7 Marzo – San Tommaso d’Aquino

Gloria di san Tommaso

Salutiamo oggi uno dei più luminosi interpreti della divina verità. La Chiesa l’ha generato molti secoli dopo l’età apostolica, molto tempo dopo che la parola d’Ambrogio, di Agostino, di Girolamo e di Gregorio aveva cessato di risuonare; ma san Tommaso ha dimostrato che il seno della Madre comune è sempre fecondo, e questa, nella gioia di averlo dato alla luce, lo ha chiamato il Dottore Angelico. È dunque in mezzo al coro degli Angeli che devono cercarlo i nostri occhi, perché la sua nobile e pura intelligenza lo associò ai Cherubini del ciclo; come la tenerezza di Bonaventura, suo emulo ed amico, annoverò il discepolo di san Francesco nella schiera dei Serafini.

La gloria di Tommaso d’Aquino è quella dell’umanità, della quale è uno dei più grandi geni; è quella della Chiesa, la cui dottrina espose nei suoi scritti con tanta lucidità e precisione che nessun altro Dottore aveva mai raggiunto; è quella di Cristo stesso, che si rallegrò con lui per avere spiegato degnamente i suoi misteri. In questi giorni che ci devono ricondurre a Dio, il più gran bisogno delle nostre anime è di conoscere lui; come la più grande disavventura fu quella di non averlo conosciuto abbastanza.

Imploriamo da san Tommaso quella “luce immacolata che converte le anime, quella dottrina che dà saggezza ai piccoli, che rallegra i cuori e rischiara l’intelligenza” (Sal 18). Vedremo allora la vanità di tutto ciò che non è Dio, la giustizia dei suoi precetti, la malizia delle nostre trasgressioni, la bontà infinita che accoglierà il nostro pentimento.

VITA

San Tommaso d’Aquino nacque verso il 1225, da famiglia nobilissima. Nel 1243 entrò nell’Ordine dei Frati Predicatori; andò a Parigi a studiare sotto la guida di sant’Alberto Magno, e non tardò a sua volta ad assumere l’insegnamento. La sua dottrina e la sua pietà gli guadagnarono una grande celebrità.
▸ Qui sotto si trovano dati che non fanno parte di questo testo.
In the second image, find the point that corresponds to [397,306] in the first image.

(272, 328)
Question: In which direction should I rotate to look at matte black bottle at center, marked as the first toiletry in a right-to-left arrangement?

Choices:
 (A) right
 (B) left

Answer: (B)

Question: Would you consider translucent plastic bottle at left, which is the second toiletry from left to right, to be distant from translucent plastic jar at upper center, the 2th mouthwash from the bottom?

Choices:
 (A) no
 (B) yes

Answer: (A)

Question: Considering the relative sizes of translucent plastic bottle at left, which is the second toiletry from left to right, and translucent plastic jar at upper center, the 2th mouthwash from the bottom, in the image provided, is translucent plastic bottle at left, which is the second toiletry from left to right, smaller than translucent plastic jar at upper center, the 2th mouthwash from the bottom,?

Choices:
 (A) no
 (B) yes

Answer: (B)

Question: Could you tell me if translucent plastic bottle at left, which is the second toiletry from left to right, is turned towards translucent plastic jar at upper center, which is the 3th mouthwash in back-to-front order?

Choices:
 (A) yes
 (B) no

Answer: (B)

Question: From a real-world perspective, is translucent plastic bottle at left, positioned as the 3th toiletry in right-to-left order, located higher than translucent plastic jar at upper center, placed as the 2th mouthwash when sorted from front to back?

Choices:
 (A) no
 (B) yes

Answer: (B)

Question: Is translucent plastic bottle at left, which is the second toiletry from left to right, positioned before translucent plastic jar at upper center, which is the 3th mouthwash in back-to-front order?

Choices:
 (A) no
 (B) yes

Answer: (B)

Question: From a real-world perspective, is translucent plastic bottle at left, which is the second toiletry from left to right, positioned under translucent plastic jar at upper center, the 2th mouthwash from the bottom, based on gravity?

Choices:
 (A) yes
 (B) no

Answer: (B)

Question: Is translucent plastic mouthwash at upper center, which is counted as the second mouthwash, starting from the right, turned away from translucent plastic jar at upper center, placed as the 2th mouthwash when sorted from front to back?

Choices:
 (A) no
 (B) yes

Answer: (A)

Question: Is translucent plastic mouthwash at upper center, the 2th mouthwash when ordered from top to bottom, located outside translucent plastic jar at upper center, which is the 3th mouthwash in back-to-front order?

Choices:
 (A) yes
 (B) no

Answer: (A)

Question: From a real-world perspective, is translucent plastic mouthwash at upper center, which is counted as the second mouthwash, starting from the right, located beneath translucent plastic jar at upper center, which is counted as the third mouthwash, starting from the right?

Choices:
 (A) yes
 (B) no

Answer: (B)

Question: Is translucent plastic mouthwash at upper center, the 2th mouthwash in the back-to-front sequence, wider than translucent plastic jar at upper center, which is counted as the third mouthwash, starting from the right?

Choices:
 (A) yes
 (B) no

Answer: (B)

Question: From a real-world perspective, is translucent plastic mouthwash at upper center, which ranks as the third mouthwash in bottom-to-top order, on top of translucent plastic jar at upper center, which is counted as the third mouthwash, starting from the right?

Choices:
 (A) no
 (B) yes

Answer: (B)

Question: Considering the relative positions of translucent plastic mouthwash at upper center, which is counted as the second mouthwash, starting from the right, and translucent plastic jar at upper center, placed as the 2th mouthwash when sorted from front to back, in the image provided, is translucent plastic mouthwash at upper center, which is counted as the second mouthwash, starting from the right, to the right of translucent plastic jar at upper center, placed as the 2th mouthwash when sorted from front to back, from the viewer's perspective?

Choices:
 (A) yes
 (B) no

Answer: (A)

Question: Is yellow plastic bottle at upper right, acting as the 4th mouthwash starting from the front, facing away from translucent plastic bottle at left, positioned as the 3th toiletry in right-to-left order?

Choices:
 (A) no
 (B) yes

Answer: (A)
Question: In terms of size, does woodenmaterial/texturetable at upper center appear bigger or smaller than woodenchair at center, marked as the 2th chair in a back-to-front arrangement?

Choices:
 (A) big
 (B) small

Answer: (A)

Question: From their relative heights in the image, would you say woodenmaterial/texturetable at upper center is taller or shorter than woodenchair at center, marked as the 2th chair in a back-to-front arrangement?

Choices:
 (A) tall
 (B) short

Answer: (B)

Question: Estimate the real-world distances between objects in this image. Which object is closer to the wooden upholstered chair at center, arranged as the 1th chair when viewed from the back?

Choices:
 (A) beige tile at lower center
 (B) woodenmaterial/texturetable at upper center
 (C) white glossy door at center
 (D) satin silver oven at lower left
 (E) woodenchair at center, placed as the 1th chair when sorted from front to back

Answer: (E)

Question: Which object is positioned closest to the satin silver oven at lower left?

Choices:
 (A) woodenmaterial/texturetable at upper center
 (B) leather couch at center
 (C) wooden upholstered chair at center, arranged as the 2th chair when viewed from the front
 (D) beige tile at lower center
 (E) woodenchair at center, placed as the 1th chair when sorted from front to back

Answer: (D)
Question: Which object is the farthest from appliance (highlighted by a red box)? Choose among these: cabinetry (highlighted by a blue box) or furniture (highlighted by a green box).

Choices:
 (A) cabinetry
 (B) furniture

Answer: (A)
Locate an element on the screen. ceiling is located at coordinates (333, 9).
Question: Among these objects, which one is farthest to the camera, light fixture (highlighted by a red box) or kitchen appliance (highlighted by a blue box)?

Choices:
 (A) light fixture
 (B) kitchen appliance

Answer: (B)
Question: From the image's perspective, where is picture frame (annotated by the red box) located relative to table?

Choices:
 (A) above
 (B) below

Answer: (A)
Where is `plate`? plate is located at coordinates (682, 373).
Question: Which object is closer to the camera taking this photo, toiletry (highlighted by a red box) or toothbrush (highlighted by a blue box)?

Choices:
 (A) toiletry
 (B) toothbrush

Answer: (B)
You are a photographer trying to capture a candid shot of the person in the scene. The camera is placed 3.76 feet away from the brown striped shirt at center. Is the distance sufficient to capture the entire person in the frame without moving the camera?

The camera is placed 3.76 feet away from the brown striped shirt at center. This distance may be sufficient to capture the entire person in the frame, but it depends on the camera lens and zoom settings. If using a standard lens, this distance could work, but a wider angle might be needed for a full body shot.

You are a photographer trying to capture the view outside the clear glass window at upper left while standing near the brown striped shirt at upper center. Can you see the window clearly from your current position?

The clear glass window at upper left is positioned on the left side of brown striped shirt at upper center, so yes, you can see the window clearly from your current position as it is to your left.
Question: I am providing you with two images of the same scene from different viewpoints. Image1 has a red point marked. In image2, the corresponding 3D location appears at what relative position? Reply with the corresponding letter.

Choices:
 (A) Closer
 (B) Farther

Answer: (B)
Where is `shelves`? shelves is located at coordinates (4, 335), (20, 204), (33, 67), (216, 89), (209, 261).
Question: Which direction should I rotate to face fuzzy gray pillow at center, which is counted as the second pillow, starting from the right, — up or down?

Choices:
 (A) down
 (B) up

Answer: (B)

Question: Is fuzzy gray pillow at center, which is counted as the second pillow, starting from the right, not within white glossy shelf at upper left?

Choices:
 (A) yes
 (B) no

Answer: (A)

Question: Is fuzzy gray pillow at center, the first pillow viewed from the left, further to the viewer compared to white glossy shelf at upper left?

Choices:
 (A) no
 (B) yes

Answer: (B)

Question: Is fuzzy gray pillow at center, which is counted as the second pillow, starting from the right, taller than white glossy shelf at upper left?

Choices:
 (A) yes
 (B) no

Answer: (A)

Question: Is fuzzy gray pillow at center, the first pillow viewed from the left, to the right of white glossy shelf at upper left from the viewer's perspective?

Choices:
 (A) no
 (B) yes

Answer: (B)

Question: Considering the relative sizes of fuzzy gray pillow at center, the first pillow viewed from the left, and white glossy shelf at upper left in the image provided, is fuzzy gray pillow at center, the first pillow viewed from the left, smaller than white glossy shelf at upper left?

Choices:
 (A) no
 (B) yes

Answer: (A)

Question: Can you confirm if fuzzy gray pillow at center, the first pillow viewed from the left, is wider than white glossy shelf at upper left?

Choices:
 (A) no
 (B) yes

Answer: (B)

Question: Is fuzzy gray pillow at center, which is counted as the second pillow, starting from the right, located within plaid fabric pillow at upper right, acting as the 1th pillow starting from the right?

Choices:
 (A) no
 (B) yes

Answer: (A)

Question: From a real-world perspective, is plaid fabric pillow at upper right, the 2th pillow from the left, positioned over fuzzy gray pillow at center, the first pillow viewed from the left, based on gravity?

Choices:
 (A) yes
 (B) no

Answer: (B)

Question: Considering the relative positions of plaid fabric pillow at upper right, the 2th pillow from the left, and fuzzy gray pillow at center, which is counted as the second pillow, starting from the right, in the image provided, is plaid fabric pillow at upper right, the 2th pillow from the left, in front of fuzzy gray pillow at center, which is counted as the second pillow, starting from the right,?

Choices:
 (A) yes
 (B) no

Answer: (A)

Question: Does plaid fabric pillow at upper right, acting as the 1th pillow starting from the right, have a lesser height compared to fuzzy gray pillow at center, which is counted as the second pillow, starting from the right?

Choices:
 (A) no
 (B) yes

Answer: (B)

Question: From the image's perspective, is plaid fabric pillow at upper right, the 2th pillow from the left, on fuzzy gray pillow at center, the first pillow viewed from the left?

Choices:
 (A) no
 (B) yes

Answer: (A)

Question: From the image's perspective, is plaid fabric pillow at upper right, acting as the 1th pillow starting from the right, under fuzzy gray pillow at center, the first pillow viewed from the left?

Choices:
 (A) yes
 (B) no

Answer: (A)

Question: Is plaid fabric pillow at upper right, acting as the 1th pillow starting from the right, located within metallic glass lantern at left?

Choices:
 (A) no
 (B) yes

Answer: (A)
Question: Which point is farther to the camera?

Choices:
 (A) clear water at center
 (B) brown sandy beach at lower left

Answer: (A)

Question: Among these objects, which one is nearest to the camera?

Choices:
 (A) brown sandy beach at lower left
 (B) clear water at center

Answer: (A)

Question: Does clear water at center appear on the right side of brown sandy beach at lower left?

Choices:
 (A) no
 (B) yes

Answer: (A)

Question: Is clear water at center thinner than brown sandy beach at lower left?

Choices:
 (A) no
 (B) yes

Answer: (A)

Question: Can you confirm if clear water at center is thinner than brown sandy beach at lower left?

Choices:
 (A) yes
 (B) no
Chiamato a Roma dal Papa Urbano IV, compose l’Ufficio del Santissimo Sacramento. Mentre si recava al Concilio di Lione, nel 1274, s’ammalò all’abbazia cistercense di Fossanova e vi morì il 7 marzo. Il Papa Giovanni XXII lo canonizzò nel 1323; Pio V lo dichiarò Dottore della Chiesa nel 1567 e, nel 1880, Leone XIII lo proclamò patrono delle scuole cattoliche.

Il Dottore Angelico

Gloria a te, luce del mondo! tu ricevesti i raggi dal Sole di giustizia e li irradiasti sulla terra. Il tuo limpido occhio contemplò la verità, così che in te si realizzò la parola: “Beati i puri di cuore perché vedranno Dio” (Mt 5,8). Vincitore nella lotta contro la carne, conquistasti le delizie dello spirito; e il Salvatore, rapito dagl’incanti della tua angelica anima, ti scelse per celebrare nella Chiesa il Sacramento dell’amore. La scienza non inaridì in te la sorgente dell’umiltà; la preghiera fu sempre il tuo aiuto nella ricerca della verità; e, dopo tanto lavoro, non aspirasti che ad una unica ricompensa, quella di possedere il Dio che il tuo cuore amava.

La tua vita mortale fu allora interrotta, e partisti lasciando incompiuto il capolavoro della tua dottrina; ma tu sempre rifulgi sulla Chiesa di Dio. Tu l’assisterai nelle battaglie contro l’errore poiché si compiace di appoggiarsi ai tuoi insegnamenti, e perché sa che nessuno conosce più intimamente di te i segreti del tuo Sposo. In questi tempi in cui le verità sono venute meno tra i figli degli uomini (Sal 11,2), fortifica, ravviva la fede dei credenti, confondi l’audacia di quegli spiriti vani che credono di sapere qualche cosa ed approfittano dell’oscuramento generale delle intelligenze, per usurpare nella vacuità del loro sapere la missione dei dottori. Le tenebre s’addensano intorno a noi; la confusione regna ovunque; riportaci a quelle nozioni che per la loro semplicità sono la vita dello spirito e la gioia del cuore.

Preghiera

Proteggi l’Ordine Domenicano, che si propaga sempre più ed è uno dei primi ausiliari della Chiesa.

La Quaresima vedrà i figli della Chiesa prepararsi ad entrare nella grazia del Signore loro Dio; svelaci quella somma Santità che offendemmo coi nostri peccati; fa’ che comprendiamo lo stato doloroso di un’anima che ha rotto ogni rapporto con l’eterna giustizia. Inorriditi alla vista delle brutture che ci coprono, aspireremo a purificare i nostri cuori nel sangue dell’Agnello immacolato e a riparare le colpe con opere di penitenza.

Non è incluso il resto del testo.